● What the exercise asks:
Beneath this sentence is a listing. Return its lines from the one containing "Heatmasters Equipment" through the last, exactly, and omit the pictures.

● Information given:
----

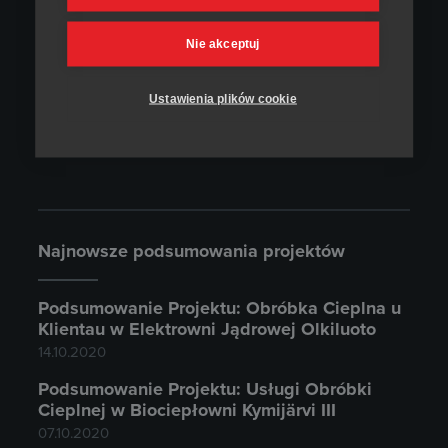
Nie akceptuj
Heatmasters Equipment
Ustawienia plików cookie
Aby dowiedzieć się więcej na temat firmy
Gaujas Koks, kliknij
tutaj
.
Najnowsze podsumowania projektów
Podsumowanie Projektu: Obróbka Cieplna u
Klientau w Elektrowni Jądrowej Olkiluoto
14.10.2020
Podsumowanie Projektu: Usługi Obróbki
Cieplnej w Biociepłowni Kymijärvi III
07.10.2020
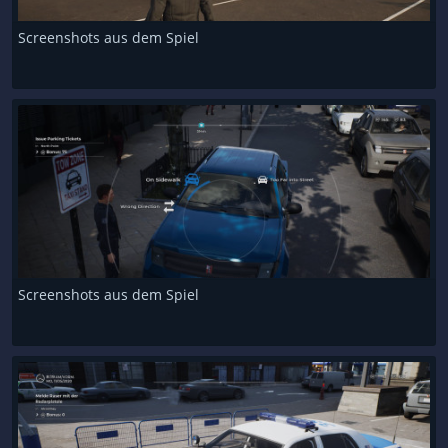
Screenshots aus dem Spiel
Screenshots aus dem Spiel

----

● Written reply:
Heatmasters Equipment
Ustawienia plików cookie
Aby dowiedzieć się więcej na temat firmy
Gaujas Koks, kliknij
tutaj
.
Najnowsze podsumowania projektów
Podsumowanie Projektu: Obróbka Cieplna u
Klientau w Elektrowni Jądrowej Olkiluoto
14.10.2020
Podsumowanie Projektu: Usługi Obróbki
Cieplnej w Biociepłowni Kymijärvi III
07.10.2020
Screenshots aus dem Spiel
Screenshots aus dem Spiel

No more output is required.